## WHAT IS REQUIRED
Write the records out exactly as shown. No pictures.

## MATERIAL FOR THIS TASK
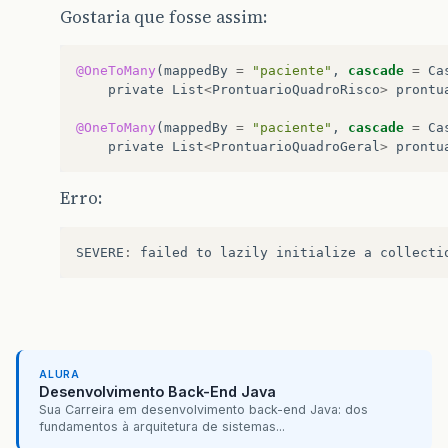
Gostaria que fosse assim:
@OneToMany
(
mappedBy
=
"paciente"
,
cascade
=
Ca
private
List
<
ProntuarioQuadroRisco
>
prontu
@OneToMany
(
mappedBy
=
"paciente"
,
cascade
=
Ca
private
List
<
ProntuarioQuadroGeral
>
prontu
Erro:
SEVERE
:
failed
to
lazily
initialize
a
collecti
ALURA
Desenvolvimento Back-End Java
Sua Carreira em desenvolvimento back-end Java: dos
fundamentos à arquitetura de sistemas...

## WRITTEN SOLUTION
Gostaria que fosse assim:
@OneToMany
(
mappedBy
=
"paciente"
,
cascade
=
Ca
private
List
<
ProntuarioQuadroRisco
>
prontu
@OneToMany
(
mappedBy
=
"paciente"
,
cascade
=
Ca
private
List
<
ProntuarioQuadroGeral
>
prontu
Erro:
SEVERE
:
failed
to
lazily
initialize
a
collecti
ALURA
Desenvolvimento Back-End Java
Sua Carreira em desenvolvimento back-end Java: dos
fundamentos à arquitetura de sistemas...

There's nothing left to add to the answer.